Along the Juba River basin, water levels are also high, with flooding reported in Doolow, Luuq, and Bardheere. On 21 October, SWALIM issued another alert on possible floods along the Juba river advising communities in these areas, to move to higher grounds. In light of the forecast, flash flooding is also expected in built-up and low lying areas of Bay, Bakool and central regions.
Humanitarian impact and needs
Latest reports received in the evening of 21 October indicate that nearly 40 per cent of Belet Weyne town has been affected by flooding with an estimated 72,000 people having moved to Ceel Jaale highlands and surrounding areas. All villages in the north of Belet Weyne town have been affected and humanitarian partners are yet to establish the number of people displaced in these areas. The situation is further compounded by flooding from an outburst of minor tributaries in Belet Weyne, which has caused damage to farmland in villages such as Hawo Taako. Significant portions of crop land were also flooded in Bardheere in Gedo region, (where the river is already at bank full) and Bualle. Riverine communities have been asked to vacate their homes to higher ground with immediate effect. The rains will continue in the next seven days and river levels will continue to rise, further worsening the flood situation. Local authorities working with humanitarian partners are closely monitoring the situation. During the 2018 Gu’ season, Belet Weyne town and surrounding areas were the worst affected by riverine flooding with an estimated 186,000 people displaced to several locations.

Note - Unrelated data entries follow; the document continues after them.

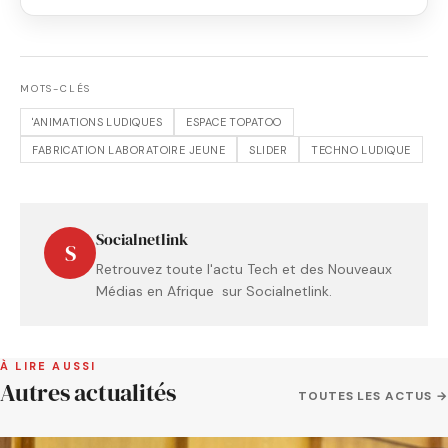
MOTS-CLÉS
'ANIMATIONS LUDIQUES
ESPACE TOPATOO
FABRICATION LABORATOIRE JEUNE
SLIDER
TECHNO LUDIQUE
Socialnetlink
S
Retrouvez toute l'actu Tech et des Nouveaux
Médias en Afrique sur Socialnetlink.
À LIRE AUSSI
Autres actualités
TOUTES LES ACTUS →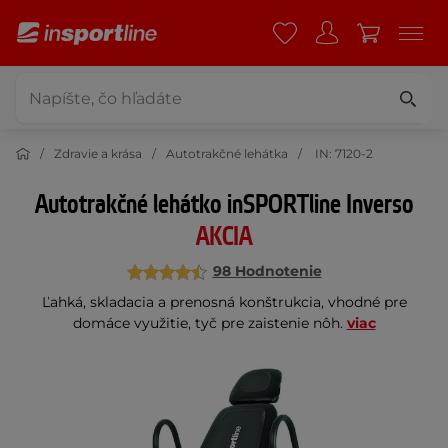
Zdravie a krása
Autotrakčné lehátka
IN: 7120-2
Autotrakčné lehátko inSPORTline Inverso
AKCIA
98 Hodnotenie
Ľahká, skladacia a prenosná konštrukcia, vhodné pre
domáce využitie, tyč pre zaistenie nôh.
viac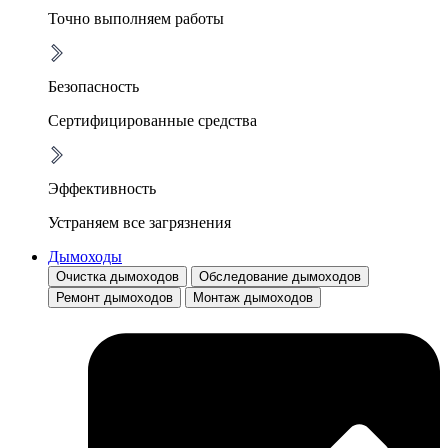
Точно выполняем работы
Безопасность
Сертифицированные средства
Эффективность
Устраняем все загрязнения
Дымоходы
Очистка дымоходов
Обследование дымоходов
Ремонт дымоходов
Монтаж дымоходов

Humanitarian coordination and response
To strengthen flood preparedness and ensure a coordinated response, a Hiraan flood taskforce was activated in Belet Weyne under the leadership of the Governor. The task force is made up of local authorities and humanitarian partners. An initial assessment conducted by the task force in Ceel Jaale—where displaced communities are being relocated to—identified Shelter/ NFIs, food, WASH, emergency latrines and security as priorities. Dissemination of early warning information to flood prone-areas, including SWALIM flood alert SMS’ to the vulnerable communities along the rivers is curtailing the loss of assets and life. The provision of clean drinking water to 12,000 families is ongoing. Partners have pre-positioned emergency supplies ready for deployment. These include hygiene kits for 8,500 families, water treatment chemicals and four boats for rescue operation. Food for 4,000 families is expected to arrive in Belet Weyne shortly.

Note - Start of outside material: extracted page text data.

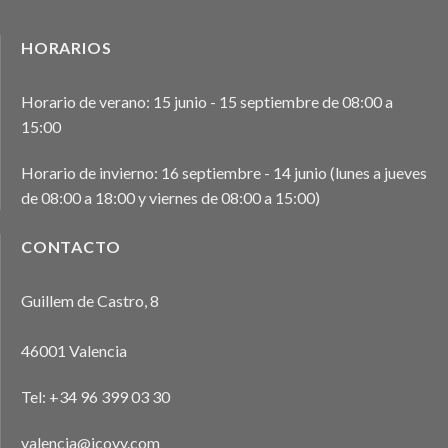
HORARIOS
Horario de verano: 15 junio - 15 septiembre de 08:00 a
15:00
Horario de invierno: 16 septiembre - 14 junio (lunes a jueves
de 08:00 a 18:00 y viernes de 08:00 a 15:00)
CONTACTO
Guillem de Castro, 8
46001 Valencia
Tel:
+34 96 399 03 30
valencia@icovv.com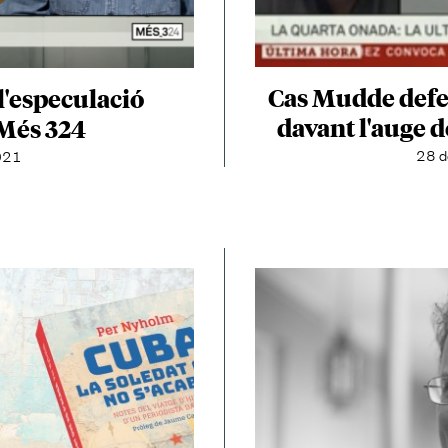
Cas Mudde defen
l'especulació
davant l'auge d
 Més 324
28 d
021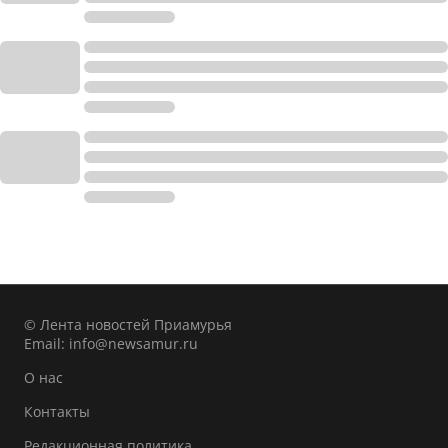
© Лента новостей Приамурья
Email:
info@newsamur.ru
О нас
Контакты
Редакционная политика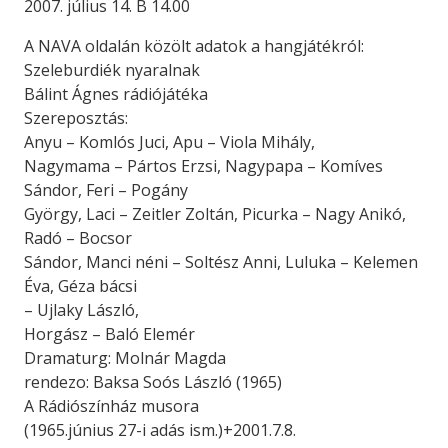
2007. július 14. B 14.00
A NAVA oldalán közölt adatok a hangjátékról:
Szeleburdiék nyaralnak
Bálint Ágnes rádiójátéka
Szereposztás:
Anyu – Komlós Juci, Apu – Viola Mihály,
Nagymama – Pártos Erzsi, Nagypapa – Komíves
Sándor, Feri – Pogány
György, Laci – Zeitler Zoltán, Picurka – Nagy Anikó,
Radó – Bocsor
Sándor, Manci néni – Soltész Anni, Luluka – Kelemen
Éva, Géza bácsi
– Ujlaky László,
Horgász – Baló Elemér
Dramaturg: Molnár Magda
rendezo: Baksa Soós László (1965)
A Rádiószínház musora
(1965.június 27-i adás ism.)+2001.7.8.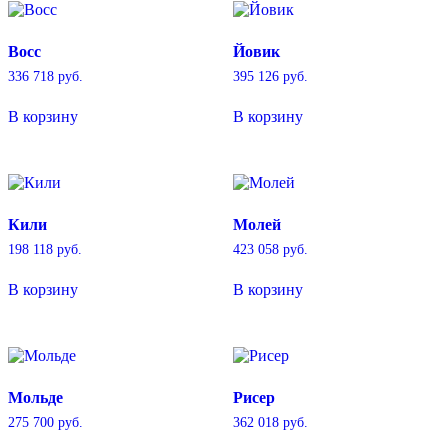
Восс
Йовик
336 718
руб.
395 126
руб.
В корзину
В корзину
Кили
Молей
198 118
руб.
423 058
руб.
В корзину
В корзину
Мольде
Рисер
275 700
руб.
362 018
руб.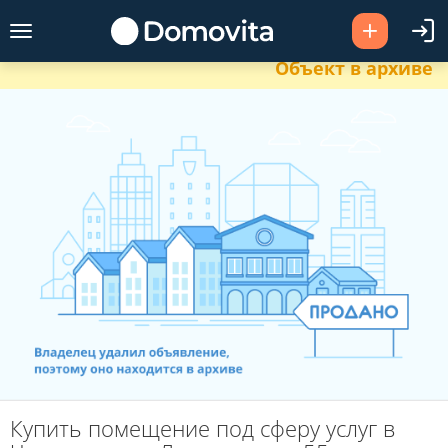
Объект в архиве
Купить помещение под сферу услуг в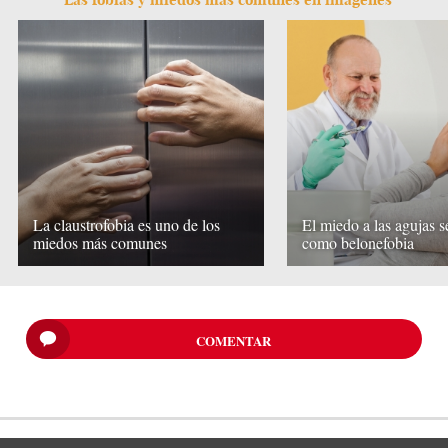
La claustrofobia es uno de los
El miedo a las agujas 
miedos más comunes
como belonefobia
COMENTAR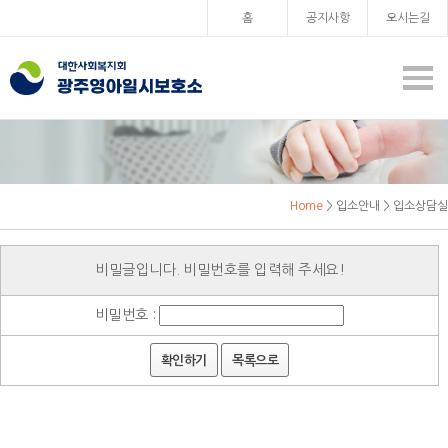
홈
공지사항
오시는길
Home
> 입소안내 > 입소상담실
비밀글입니다. 비밀번호를 입력해 주세요!
비밀번호 :
확인하기
목록으로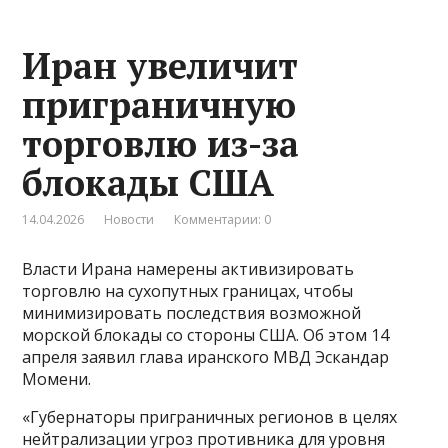
Иран увеличит
приграничную
торговлю из-за
блокады США
14.04.2026
Новости
Комментарии: 0
Власти Ирана намерены активизировать
торговлю на сухопутных границах, чтобы
минимизировать последствия возможной
морской блокады со стороны США. Об этом 14
апреля заявил глава иранского МВД Эскандар
Момени.
«Губернаторы приграничных регионов в целях
нейтрализации угроз противника для уровня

However, lack of shelter and emergency latrines is a major concern. If the river continues to rise and surpass the highrisk level, motorized boats will be required to reach people in isolated locations. There are currently four boats in the area, but more will be required. The local authorities have issued appeal for urgent humanitarian assistance with the situation expected to deteriorate.

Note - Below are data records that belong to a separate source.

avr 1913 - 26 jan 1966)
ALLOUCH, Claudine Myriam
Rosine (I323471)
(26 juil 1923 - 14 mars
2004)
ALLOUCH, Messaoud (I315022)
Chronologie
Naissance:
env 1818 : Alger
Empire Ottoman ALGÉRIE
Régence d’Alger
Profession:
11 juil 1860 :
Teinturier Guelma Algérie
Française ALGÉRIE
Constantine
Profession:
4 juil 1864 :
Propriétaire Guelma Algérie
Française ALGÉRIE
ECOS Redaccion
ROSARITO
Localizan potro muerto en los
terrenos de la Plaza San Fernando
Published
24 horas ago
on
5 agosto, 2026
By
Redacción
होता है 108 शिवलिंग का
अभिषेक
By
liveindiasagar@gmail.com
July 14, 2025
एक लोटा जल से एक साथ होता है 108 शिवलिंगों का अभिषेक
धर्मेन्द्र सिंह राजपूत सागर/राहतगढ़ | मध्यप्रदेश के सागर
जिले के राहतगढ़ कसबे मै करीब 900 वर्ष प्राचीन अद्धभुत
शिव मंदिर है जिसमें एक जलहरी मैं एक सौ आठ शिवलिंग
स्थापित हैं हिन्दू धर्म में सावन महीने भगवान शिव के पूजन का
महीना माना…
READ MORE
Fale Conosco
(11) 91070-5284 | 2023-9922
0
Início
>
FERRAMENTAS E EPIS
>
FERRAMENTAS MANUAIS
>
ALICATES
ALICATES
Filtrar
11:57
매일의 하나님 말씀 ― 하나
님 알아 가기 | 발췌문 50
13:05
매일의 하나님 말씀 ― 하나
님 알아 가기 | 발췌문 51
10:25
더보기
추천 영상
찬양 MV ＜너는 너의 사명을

The two perennial rivers in Somalia, the Shabelle, which runs through Hirshabelle and South West states and the Juba, which extends the length of Jubaland, require constant maintenance and upkeep, which has been lacking for several decades. An estimated 10 centimeters of silt accumulates on the riverbeds, resulting in a loss of volume retained within the embankments, which are themselves in disrepair. Dredging of the rivers to remove silt and refuse and reinforcement of the embankments are required to prevent flooding, which has become an almost annual event due to the state of disrepair of the two rivers.